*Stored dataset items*
-.-.-
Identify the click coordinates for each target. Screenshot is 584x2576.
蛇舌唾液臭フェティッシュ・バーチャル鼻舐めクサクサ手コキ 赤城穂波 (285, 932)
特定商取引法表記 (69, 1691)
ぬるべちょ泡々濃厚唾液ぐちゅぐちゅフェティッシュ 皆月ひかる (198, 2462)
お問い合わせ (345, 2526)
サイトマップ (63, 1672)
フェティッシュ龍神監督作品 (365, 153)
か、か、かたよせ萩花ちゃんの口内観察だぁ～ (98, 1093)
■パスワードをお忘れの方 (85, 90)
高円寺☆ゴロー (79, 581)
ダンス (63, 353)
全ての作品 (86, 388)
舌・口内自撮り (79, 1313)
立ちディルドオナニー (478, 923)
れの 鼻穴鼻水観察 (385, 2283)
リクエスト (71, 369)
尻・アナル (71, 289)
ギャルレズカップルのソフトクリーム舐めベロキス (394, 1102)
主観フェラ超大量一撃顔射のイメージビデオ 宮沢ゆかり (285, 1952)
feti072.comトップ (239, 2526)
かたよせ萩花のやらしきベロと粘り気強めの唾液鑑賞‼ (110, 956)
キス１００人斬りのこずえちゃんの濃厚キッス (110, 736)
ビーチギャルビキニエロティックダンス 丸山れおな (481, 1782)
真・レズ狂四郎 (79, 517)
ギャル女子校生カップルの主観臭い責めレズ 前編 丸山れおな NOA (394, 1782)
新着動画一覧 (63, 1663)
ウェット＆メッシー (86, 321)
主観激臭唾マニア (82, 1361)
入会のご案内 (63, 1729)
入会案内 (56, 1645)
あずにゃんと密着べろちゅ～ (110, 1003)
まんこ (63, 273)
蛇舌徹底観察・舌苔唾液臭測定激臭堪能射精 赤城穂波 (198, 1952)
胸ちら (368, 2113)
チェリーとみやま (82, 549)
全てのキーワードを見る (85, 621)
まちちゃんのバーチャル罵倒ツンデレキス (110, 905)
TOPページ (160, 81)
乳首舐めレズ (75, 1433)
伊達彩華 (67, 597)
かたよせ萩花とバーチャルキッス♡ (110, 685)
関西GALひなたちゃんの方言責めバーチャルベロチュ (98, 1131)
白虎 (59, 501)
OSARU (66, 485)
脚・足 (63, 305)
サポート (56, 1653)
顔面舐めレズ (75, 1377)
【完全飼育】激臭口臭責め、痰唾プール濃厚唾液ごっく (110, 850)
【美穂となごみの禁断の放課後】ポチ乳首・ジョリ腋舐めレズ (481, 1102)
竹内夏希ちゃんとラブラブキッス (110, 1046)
-.-.-
*PROBLEM REQUIREMENTS*
Which lines above hold the string "丸山れおな"? Copy each of them.

*ANSWER BELOW*
ビーチギャルビキニエロティックダンス 丸山れおな (481, 1782)
ギャル女子校生カップルの主観臭い責めレズ 前編 丸山れおな NOA (394, 1782)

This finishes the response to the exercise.